I would like to see more examination of the economics of private cloud in the context of the blurring lines between software providers and software consumers. That is, what is a software "vendor" these days? Many non-IT companies are assuming the role of cloud provider, whether they call it "cloud" or something else. Amazon certainly broke this mold a few years back. The US General Services Administration runs an app store, called Apps.Gov, for all its agencies. Is the US government a software vendor?  Think about companies that are gaining business advantage by extending private cloud services to partners and customers, particularly industry-specific services that a generic cloud provider may not offer.

The service-providing organization may even be tapping into a public cloud infrastructure on the back end to power such offerings. Who knows?  It's all possible. The point is, companies are all becoming both producers and consumers -- and brokers -- of IT services. And thus, we see a hybrid of private and public cloud resources becoming available to many organizations provides opportunities for businesses and their IT departments -- enabling them to craft entire new lines of technology-focused business services that they can provide to new and existing partners or customers. The provisioning of external services not only means extraordinary customer service, but potential new business models and revenues in the long run – not part of current cloudonomics computations.

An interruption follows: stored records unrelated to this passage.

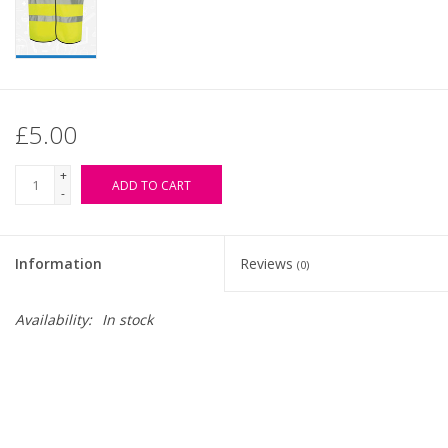
£5.00
+
ADD TO CART
-
Information
Reviews
(0)
Availability:
In stock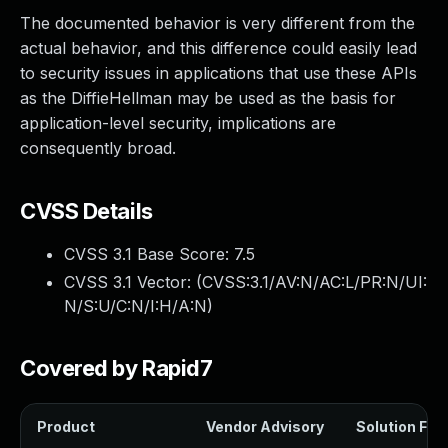
The documented behavior is very different from the
actual behavior, and this difference could easily lead
to security issues in applications that use these APIs
as the DiffieHellman may be used as the basis for
application-level security, implications are
consequently broad.
CVSS Details
CVSS 3.1 Base Score:
7.5
CVSS 3.1 Vector: (
CVSS:3.1/AV:N/AC:L/PR:N/UI:
N/S:U/C:N/I:H/A:N
)
Covered by Rapid7
Product
Vendor Advisory
Solution File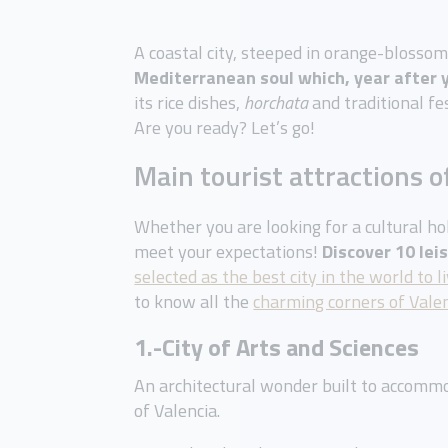
A coastal city, steeped in orange-blosso
Mediterranean soul which, year after y
its rice dishes,
horchata
and traditional fe
Are you ready? Let’s go!
Main tourist attractions o
Whether you are looking for a cultural hol
meet your expectations!
Discover 10 lei
selected as the best city in the world to li
to know all the
charming corners of Vale
1.-City of Arts and Sciences
An architectural wonder built to accommo
of Valencia.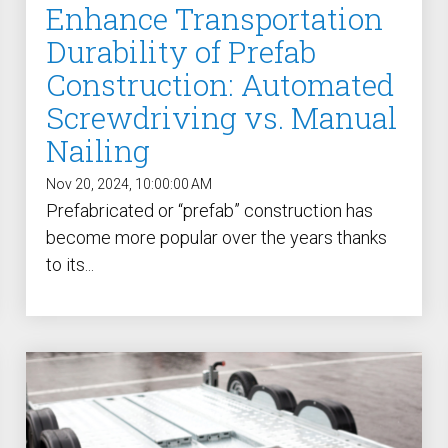
Enhance Transportation
Durability of Prefab
Construction: Automated
Screwdriving vs. Manual
Nailing
Nov 20, 2024, 10:00:00 AM
Prefabricated or “prefab” construction has
become more popular over the years thanks
to its...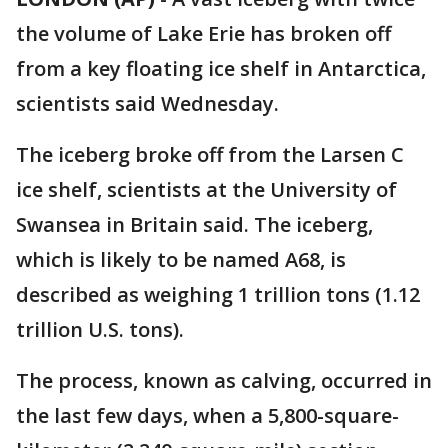
the volume of Lake Erie has broken off
from a key floating ice shelf in Antarctica,
scientists said Wednesday.
The iceberg broke off from the Larsen C
ice shelf, scientists at the University of
Swansea in Britain said. The iceberg,
which is likely to be named A68, is
described as weighing 1 trillion tons (1.12
trillion U.S. tons).
The process, known as calving, occurred in
the last few days, when a 5,800-square-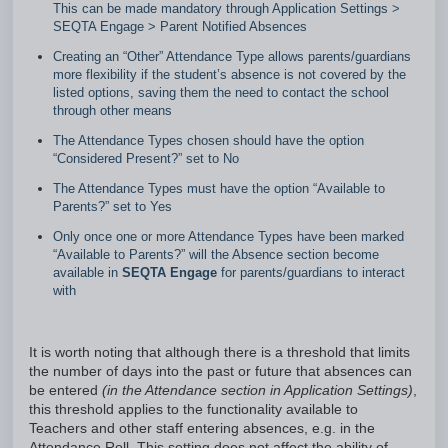
This can be made mandatory through Application Settings >
SEQTA Engage > Parent Notified Absences
Creating an “Other” Attendance Type allows parents/guardians
more flexibility if the student’s absence is not covered by the
listed options, saving them the need to contact the school
through other means
The Attendance Types chosen should have the option
“Considered Present?” set to No
The Attendance Types must have the option “Available to
Parents?” set to Yes
Only once one or more Attendance Types have been marked
“Available to Parents?” will the Absence section become
available in
SEQTA Engage
for parents/guardians to interact
with
It is worth noting that although there is a threshold that limits
the number of days into the past or future that absences can
be entered
(in the Attendance section in Application Settings)
,
this threshold applies to the functionality available to
Teachers and other staff entering absences, e.g. in the
Attendance Roll. This setting does not affect the ability of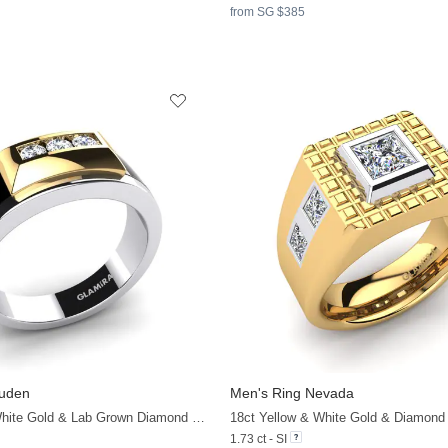
from SG $385
auden
Men's Ring Nevada
18ct Yellow & White Gold & Lab Grown Diamond & Black Onyx
18ct Yellow & White Gold & Diamond
1.73 ct - SI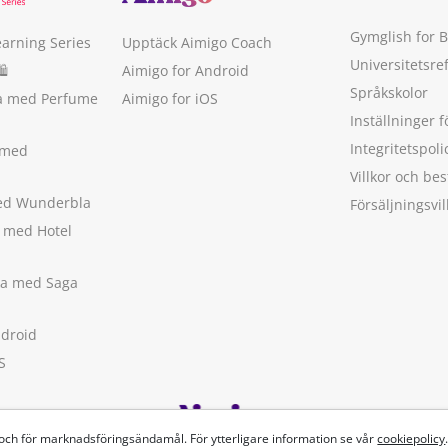
Gymglish for 
earning Series
Upptäck Aimigo Coach
Universitetsre
🛍
Aimigo for Android
Språkskolor
ka med Perfume
Aimigo for iOS
Inställninger f
Integritetspoli
 med
Villkor och b
med Wunderbla
Försäljningsvil
a med Hotel
ska med Saga
ndroid
S
 och för marknadsföringsändamål. För ytterligare information se vår
cookiepolicy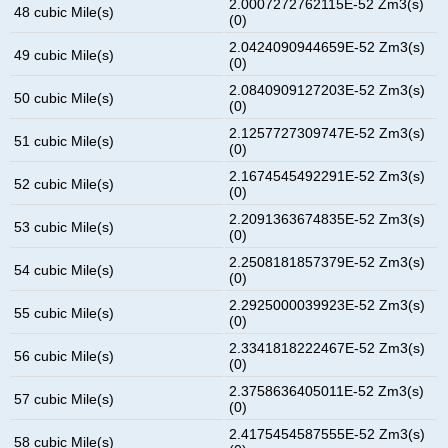
2.0007272762115E-52 Zm3(s)
48 cubic Mile(s)
(0)
2.0424090944659E-52 Zm3(s)
49 cubic Mile(s)
(0)
2.0840909127203E-52 Zm3(s)
50 cubic Mile(s)
(0)
2.1257727309747E-52 Zm3(s)
51 cubic Mile(s)
(0)
2.1674545492291E-52 Zm3(s)
52 cubic Mile(s)
(0)
2.2091363674835E-52 Zm3(s)
53 cubic Mile(s)
(0)
2.2508181857379E-52 Zm3(s)
54 cubic Mile(s)
(0)
2.2925000039923E-52 Zm3(s)
55 cubic Mile(s)
(0)
2.3341818222467E-52 Zm3(s)
56 cubic Mile(s)
(0)
2.3758636405011E-52 Zm3(s)
57 cubic Mile(s)
(0)
2.4175454587555E-52 Zm3(s)
58 cubic Mile(s)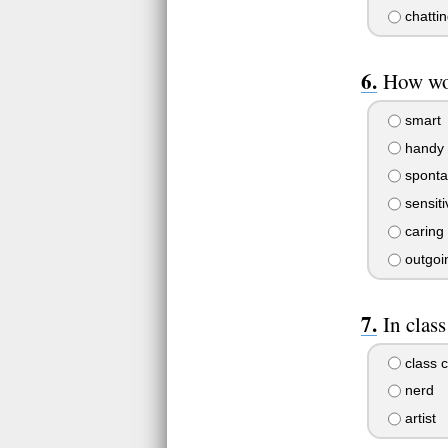
chattin
How wou
smart
handy
sponta
sensiti
caring
outgoi
In class
class 
nerd
artist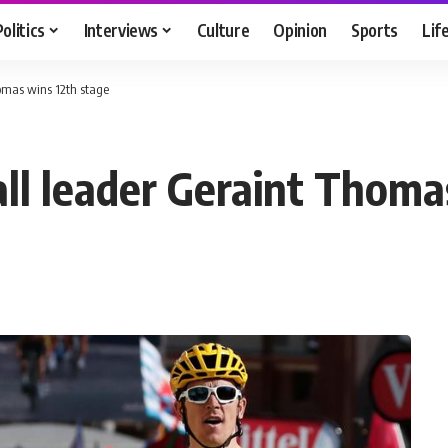
Politics
Interviews
Culture
Opinion
Sports
Lif
homas wins 12th stage
all leader Geraint Thoma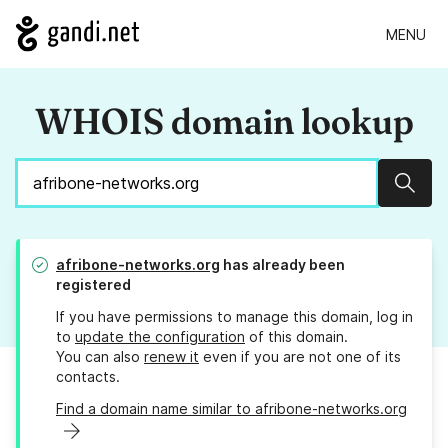
MENU
WHOIS domain lookup
Sear
afribone-networks.org
has already been
registered
If you have permissions to manage this domain, log in
to
update the configuration
of this domain.
You can also
renew it
even if you are not one of its
contacts.
Find a domain name similar to afribone-networks.org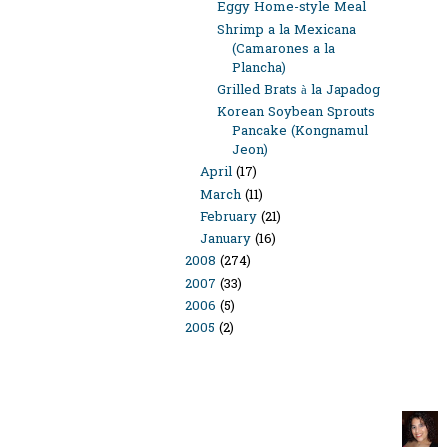
Eggy Home-style Meal
Shrimp a la Mexicana
(Camarones a la
Plancha)
Grilled Brats à la Japadog
Korean Soybean Sprouts
Pancake (Kongnamul
Jeon)
April
(17)
March
(11)
February
(21)
January
(16)
2008
(274)
2007
(33)
2006
(5)
2005
(2)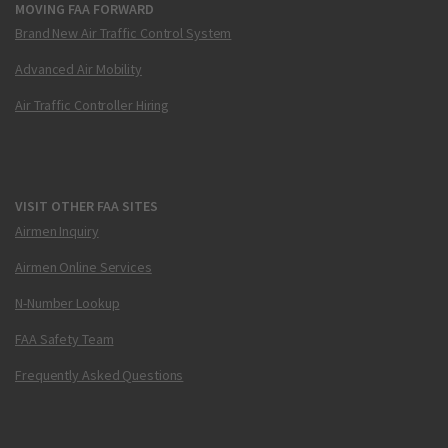
MOVING FAA FORWARD
Brand New Air Traffic Control System
Advanced Air Mobility
Air Traffic Controller Hiring
VISIT OTHER FAA SITES
Airmen Inquiry
Airmen Online Services
N-Number Lookup
FAA Safety Team
Frequently Asked Questions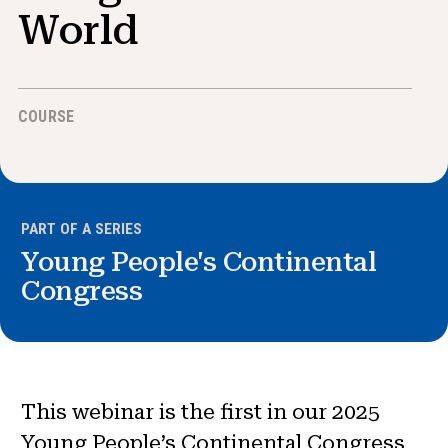
News & Events
World
®
About NHD
COURSE
Get Involved
PART OF A SERIES
Young People's Continental
Congress
This webinar is the first in our 2025
Young People’s Continental Congress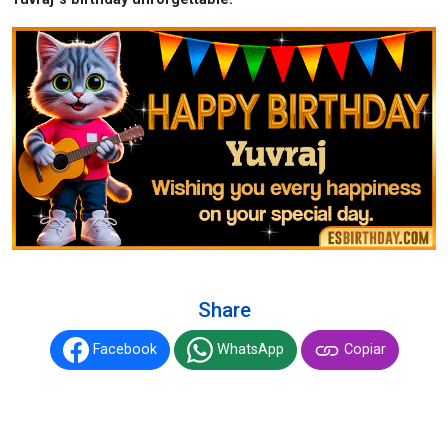
Share
Facebook
WhatsApp
Copiar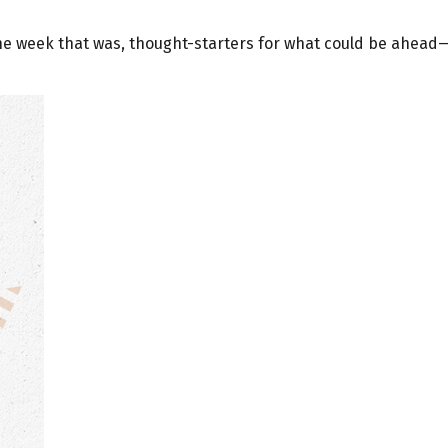
the week that was, thought-starters for what could be ahea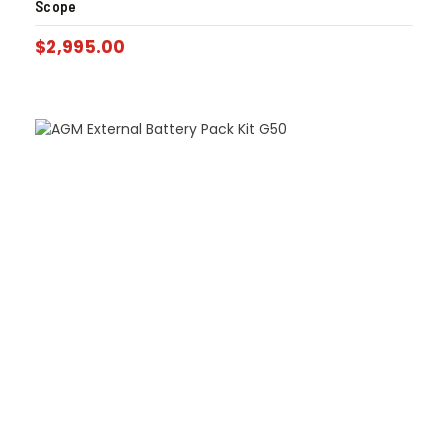
Scope
$
2,995.00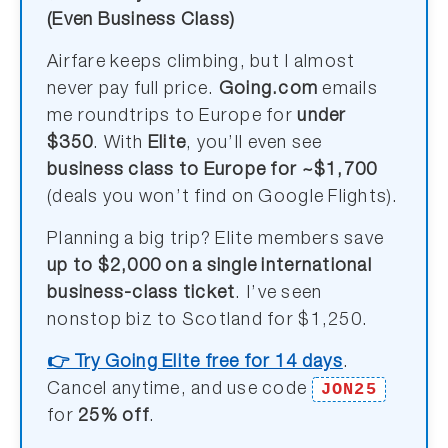
(Even Business Class)
Airfare keeps climbing, but I almost
never pay full price.
Going.com
emails
me roundtrips to Europe for
under
$350
. With
Elite
, you’ll even see
business class to Europe for ~$1,700
(deals you won’t find on Google Flights).
Planning a big trip? Elite members save
up to $2,000 on a single international
business-class ticket
. I’ve seen
nonstop biz to Scotland for $1,250.
👉 Try Going Elite free for 14 days
.
JON25
Cancel anytime, and use code
for
25% off
.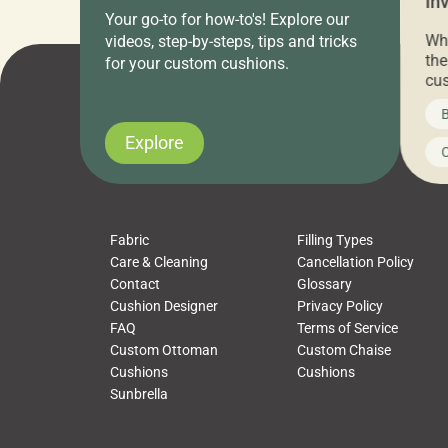
Everything Under $20!
In
Your go-to for how-to's! Explore our
Ch
Attention all home decor lovers! For three
Whe
videos, step-by-steps, tips and tricks
days only, Cushion Pros by American Mills is
the
for your custom cushions.
hosting an exclusive warehouse sale where
cus
every item is priced at $20.00 or less! If
the
News on CushionPros
B
you’ve been looking to upgrade your outdoor
wha
cushions, pillows, pet beds, tablecloths,
to 
Explore
Uncategorized
C
napkins, runners, placemats, towels, beach
dis
towels, washcloths, hand towels, bathmats,
cus
poufs and more, […]
Fabric
Filling Types
Care & Cleaning
Cancellation Policy
Contact
Glossary
Cushion Designer
Privacy Policy
FAQ
Terms of Service
Custom Ottoman
Custom Chaise
Cushions
Cushions
Sunbrella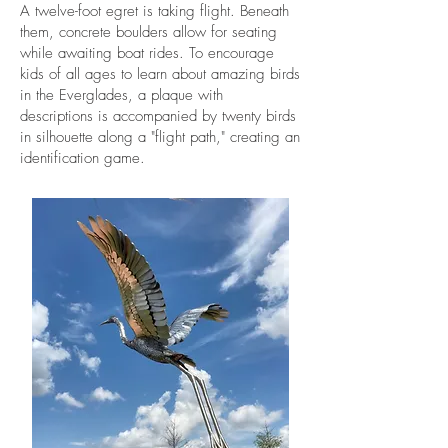
A twelve-foot egret is taking flight. Beneath
them, concrete boulders allow for seating
while awaiting boat rides. To encourage
kids of all ages to learn about amazing birds
in the Everglades, a plaque with
descriptions is accompanied by twenty birds
in silhouette along a "flight path," creating an
identification game.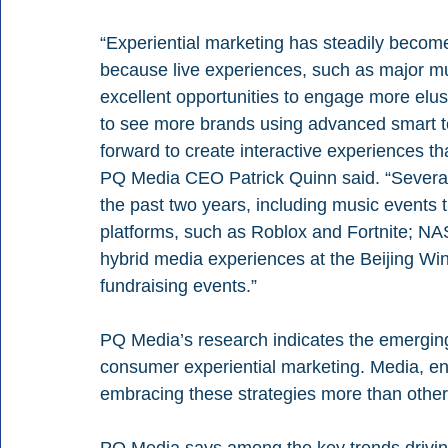
“Experiential marketing has steadily becom
because live experiences, such as major mus
excellent opportunities to engage more elu
to see more brands using advanced smart te
forward to create interactive experiences that
PQ Media CEO Patrick Quinn said. “Several 
the past two years, including music events 
platforms, such as Roblox and Fortnite; NA
hybrid media experiences at the Beijing Winte
fundraising events.”
PQ Media’s research indicates the emerging t
consumer experiential marketing. Media, en
embracing these strategies more than other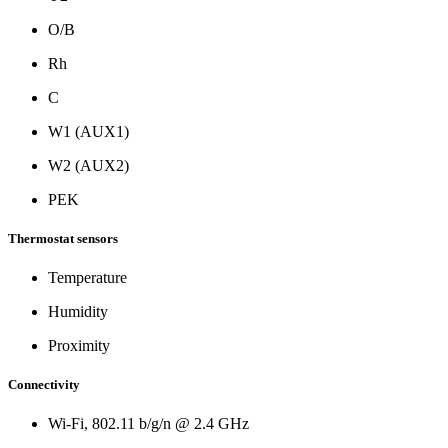
O/B
Rh
C
W1 (AUX1)
W2 (AUX2)
PEK
Thermostat sensors
Temperature
Humidity
Proximity
Connectivity
Wi-Fi, 802.11 b/g/n @ 2.4 GHz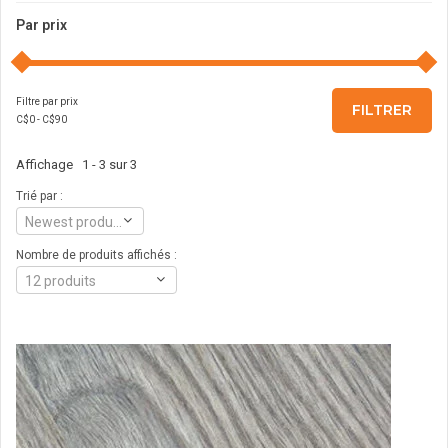
Par prix
Filtre par prix
FILTRER
C$
0
- C$
90
Affichage 1 - 3 sur 3
Trié par :
Newest products
Nombre de produits affichés :
12 produits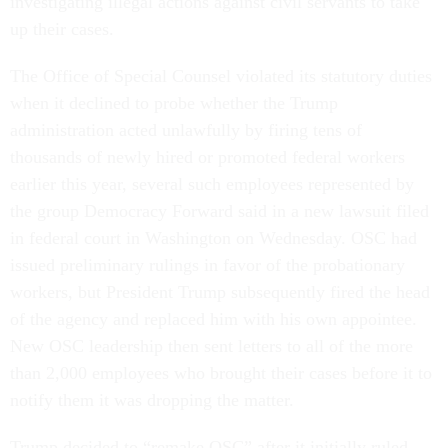
investigating illegal actions against civil servants to take
up their cases.
The Office of Special Counsel violated its statutory duties
when it declined to probe whether the Trump
administration acted unlawfully by firing tens of
thousands of newly hired or promoted federal workers
earlier this year, several such employees represented by
the group Democracy Forward said in a new lawsuit filed
in federal court in Washington on Wednesday. OSC had
issued preliminary rulings in favor of the probationary
workers, but President Trump subsequently fired the head
of the agency and replaced him with his own appointee.
New OSC leadership then sent letters to all of the more
than 2,000 employees who brought their cases before it to
notify them it was dropping the matter.
Trump decided to “remake OSC” after it initially ruled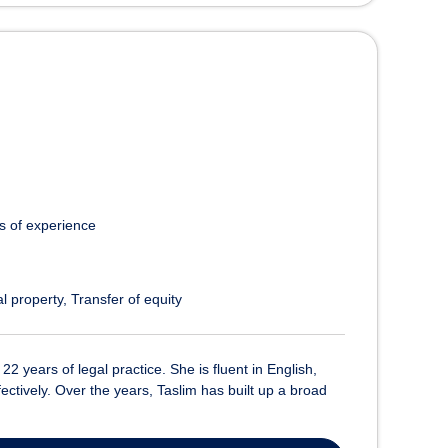
s of experience
l property
Transfer of equity
2 years of legal practice. She is fluent in English,
ectively. Over the years, Taslim has built up a broad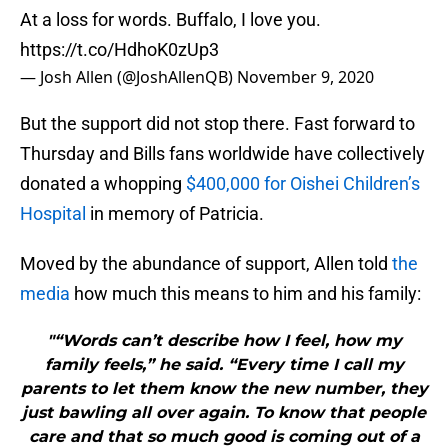
At a loss for words. Buffalo, I love you.
https://t.co/HdhoK0zUp3
— Josh Allen (@JoshAllenQB)
November 9, 2020
But the support did not stop there. Fast forward to
Thursday and Bills fans worldwide have collectively
donated a whopping
$400,000 for Oishei Children’s
Hospital
in memory of Patricia.
Moved by the abundance of support, Allen told
the
media
how much this means to him and his family:
"“Words can’t describe how I feel, how my
family feels,” he said. “Every time I call my
parents to let them know the new number, they
just bawling all over again. To know that people
care and that so much good is coming out of a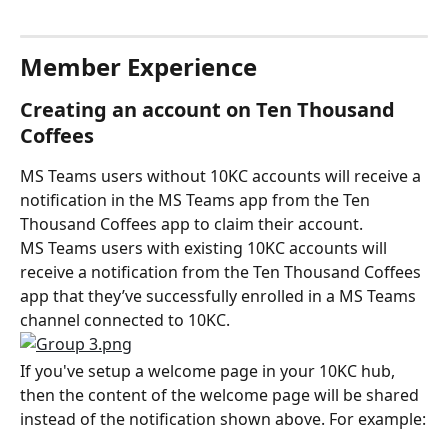
Member Experience
Creating an account on Ten Thousand 
Coffees
MS Teams users without 10KC accounts will receive a 
notification in the MS Teams app from the Ten 
Thousand Coffees app to claim their account.
MS Teams users with existing 10KC accounts will 
receive a notification from the Ten Thousand Coffees 
app that they’ve successfully enrolled in a MS Teams 
channel connected to 10KC.
If you've setup a welcome page in your 10KC hub, 
then the content of the welcome page will be shared 
instead of the notification shown above. For example: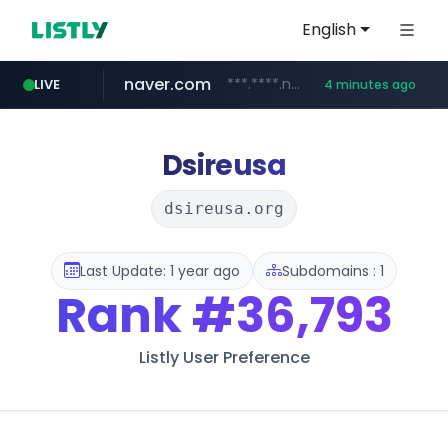
English
naver.com
***.****.naver.com/***
LIVE
4 minutes ago
shopee.ph
hackers.ac
sofifa.com
healthequity.com
*******.hackers.ac/*******/*****...
.sofifa.com/****/*****...
.shopee.ph/******
**.healthequity.com/******/*****...
Dsireusa
dsireusa.org
Last Update: 1 year ago
Subdomains : 1
Rank
#36,793
Listly User Preference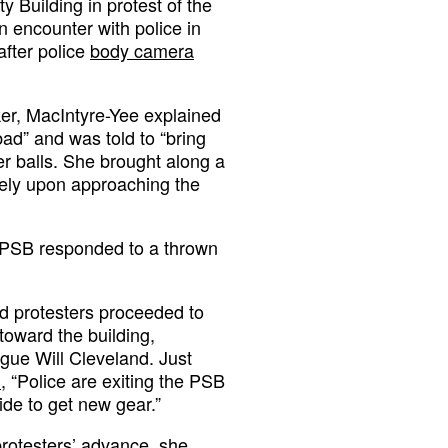
 Building in protest of the
n encounter with police in
after police
body camera
er, MacIntyre-Yee explained
bad” and was told to “bring
r balls. She brought along a
tely upon approaching the
he PSB responded to a thrown
nd protesters proceeded to
oward the building,
gue Will Cleveland. Just
d
, “Police are exiting the PSB
ide to get new gear.”
protesters’ advance, she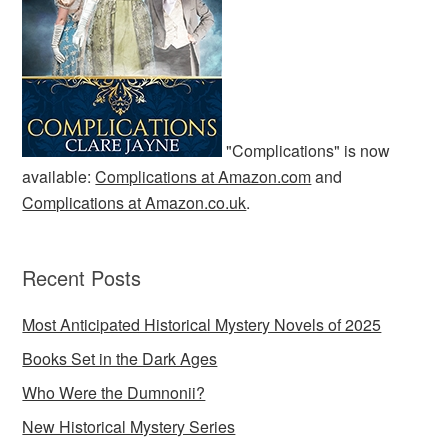
"Complications" is now
available:
Complications at Amazon.com
and
Complications at Amazon.co.uk
.
Recent Posts
Most Anticipated Historical Mystery Novels of 2025
Books Set in the Dark Ages
Who Were the Dumnonii?
New Historical Mystery Series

In the Microsoft report, Harms and Yamartino cite the development of the first automobiles, and how they were essentially "horseless carriages," even with buggy-whip holders still attached. That's because innovators viewed the new invention through the existing lens of their time, when the horse dominated the streets. Likewise, the tendency is to view cloud computing through the traditional divided -- and often adversarial -- vendor/customer lens that's been in place for decades.  Will a hybrid "vendorprise" (based on a term coined by Thomas Otter) be the wave of the future?